### Exercise data ###

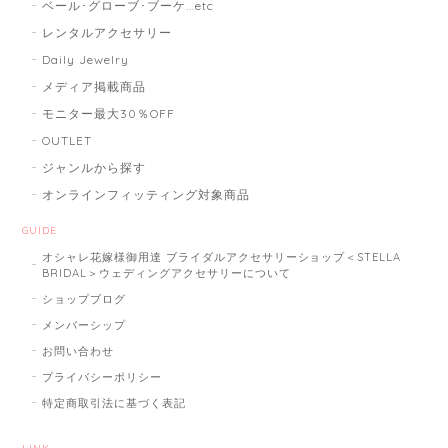
ベール･グローブ･ブーケ...etc
レンタルアクセサリー
Daily Jewelry
メディア掲載商品
モニター最大30％OFF
OUTLET
ジャンルから探す
オンラインフィッティング対象商品
GUIDE
オシャレ花嫁様御用達 ブライダルアクセサリーショップ＜STELLA
BRIDAL＞ウェディングアクセサリーについて
ショップブログ
メンバーシップ
お問い合わせ
プライバシーポリシー
特定商取引法に基づく表記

###

-- Task directions --
Repeat the listing verbatim, pictures excluded.

-- Written solution --
ベール･グローブ･ブーケ...etc
レンタルアクセサリー
Daily Jewelry
メディア掲載商品
モニター最大30％OFF
OUTLET
ジャンルから探す
オンラインフィッティング対象商品
GUIDE
オシャレ花嫁様御用達 ブライダルアクセサリーショップ＜STELLA
BRIDAL＞ウェディングアクセサリーについて
ショップブログ
メンバーシップ
お問い合わせ
プライバシーポリシー
特定商取引法に基づく表記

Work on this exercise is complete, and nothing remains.